- Instructions to follow: Report each line of the records where "услуг" occurs.

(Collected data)
########

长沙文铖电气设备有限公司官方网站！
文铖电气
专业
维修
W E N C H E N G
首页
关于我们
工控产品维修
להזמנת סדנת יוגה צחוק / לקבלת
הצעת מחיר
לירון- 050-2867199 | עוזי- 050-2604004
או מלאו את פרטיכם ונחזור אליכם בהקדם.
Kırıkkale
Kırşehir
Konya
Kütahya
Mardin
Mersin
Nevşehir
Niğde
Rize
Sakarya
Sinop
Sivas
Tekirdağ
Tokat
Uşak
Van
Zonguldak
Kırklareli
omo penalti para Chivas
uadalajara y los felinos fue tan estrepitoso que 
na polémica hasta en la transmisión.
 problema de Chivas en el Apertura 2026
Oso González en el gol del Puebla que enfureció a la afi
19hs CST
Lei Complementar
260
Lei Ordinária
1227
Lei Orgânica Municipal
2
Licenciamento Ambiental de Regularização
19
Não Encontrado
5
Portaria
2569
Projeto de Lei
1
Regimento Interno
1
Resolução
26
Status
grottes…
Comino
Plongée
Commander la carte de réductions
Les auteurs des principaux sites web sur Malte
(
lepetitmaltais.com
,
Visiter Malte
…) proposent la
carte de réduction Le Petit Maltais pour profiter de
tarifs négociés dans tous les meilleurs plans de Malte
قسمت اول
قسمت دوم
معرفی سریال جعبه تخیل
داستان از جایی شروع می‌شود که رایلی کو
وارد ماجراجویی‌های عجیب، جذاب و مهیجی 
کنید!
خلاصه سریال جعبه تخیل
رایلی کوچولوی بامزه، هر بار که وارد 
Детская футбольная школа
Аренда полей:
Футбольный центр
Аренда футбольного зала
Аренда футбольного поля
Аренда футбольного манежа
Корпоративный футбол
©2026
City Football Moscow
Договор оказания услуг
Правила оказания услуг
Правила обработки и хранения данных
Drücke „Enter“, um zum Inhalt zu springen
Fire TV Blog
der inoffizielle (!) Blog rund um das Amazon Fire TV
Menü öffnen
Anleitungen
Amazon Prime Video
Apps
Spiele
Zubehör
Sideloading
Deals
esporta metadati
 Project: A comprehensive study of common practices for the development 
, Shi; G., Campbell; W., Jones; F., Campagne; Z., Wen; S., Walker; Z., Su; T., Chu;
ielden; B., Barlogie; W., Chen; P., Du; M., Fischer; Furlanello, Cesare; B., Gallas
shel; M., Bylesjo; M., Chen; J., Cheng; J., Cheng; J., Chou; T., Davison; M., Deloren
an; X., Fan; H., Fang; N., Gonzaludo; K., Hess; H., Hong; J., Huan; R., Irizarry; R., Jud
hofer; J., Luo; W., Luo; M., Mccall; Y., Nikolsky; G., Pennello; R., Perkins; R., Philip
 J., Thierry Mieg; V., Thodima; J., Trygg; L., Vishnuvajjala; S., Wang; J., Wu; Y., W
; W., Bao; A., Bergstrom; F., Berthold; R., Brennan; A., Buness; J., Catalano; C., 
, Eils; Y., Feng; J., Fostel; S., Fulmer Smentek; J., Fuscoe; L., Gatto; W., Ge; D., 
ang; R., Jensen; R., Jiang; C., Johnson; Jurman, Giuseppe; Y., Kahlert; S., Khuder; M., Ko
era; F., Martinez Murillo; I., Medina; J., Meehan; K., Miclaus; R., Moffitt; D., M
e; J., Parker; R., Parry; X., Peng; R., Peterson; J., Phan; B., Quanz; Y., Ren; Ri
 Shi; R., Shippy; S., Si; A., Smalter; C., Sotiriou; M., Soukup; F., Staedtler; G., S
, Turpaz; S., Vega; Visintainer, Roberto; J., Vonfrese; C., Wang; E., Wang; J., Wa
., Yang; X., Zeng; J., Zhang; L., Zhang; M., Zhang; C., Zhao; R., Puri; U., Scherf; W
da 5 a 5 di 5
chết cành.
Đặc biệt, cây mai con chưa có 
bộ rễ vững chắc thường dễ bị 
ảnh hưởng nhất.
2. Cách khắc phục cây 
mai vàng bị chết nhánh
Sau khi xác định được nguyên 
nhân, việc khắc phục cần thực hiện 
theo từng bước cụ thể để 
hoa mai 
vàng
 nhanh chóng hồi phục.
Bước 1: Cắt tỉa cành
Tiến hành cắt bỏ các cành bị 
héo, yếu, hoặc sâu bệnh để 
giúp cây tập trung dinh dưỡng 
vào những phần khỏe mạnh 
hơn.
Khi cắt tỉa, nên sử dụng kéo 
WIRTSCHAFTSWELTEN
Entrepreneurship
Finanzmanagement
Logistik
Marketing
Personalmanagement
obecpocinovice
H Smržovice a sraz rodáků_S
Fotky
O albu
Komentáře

########

- Answer box:
Договор оказания услуг
Правила оказания услуг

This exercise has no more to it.